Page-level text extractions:
┏━━

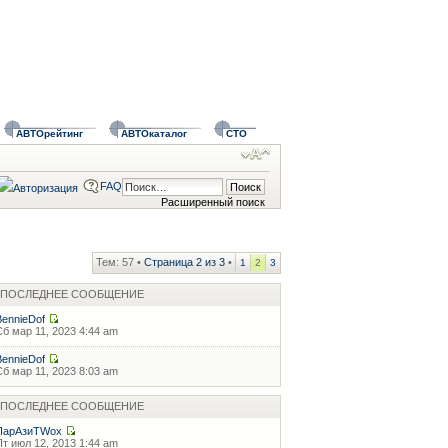
АВТОрейтинг
АВТОкаталог
СТО
FAQ
Расширенный поиск
Тем: 57 •
Страница
2
из
3
•
1
2
3
ПОСЛЕДНЕЕ СООБЩЕНИЕ
BennieDof
Сб мар 11, 2023 4:44 am
BennieDof
Сб мар 11, 2023 8:03 am
ПОСЛЕДНЕЕ СООБЩЕНИЕ
ПарАзиТWox
Пт июл 12, 2013 1:44 am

┗━━

Task description: Go back to the data above and please quote exactly, and only, the lines from the line with "Сб мар 11, 2023 4:44 am" through its last line.

Expected output:
Сб мар 11, 2023 4:44 am
BennieDof
Сб мар 11, 2023 8:03 am
ПОСЛЕДНЕЕ СООБЩЕНИЕ
ПарАзиТWox
Пт июл 12, 2013 1:44 am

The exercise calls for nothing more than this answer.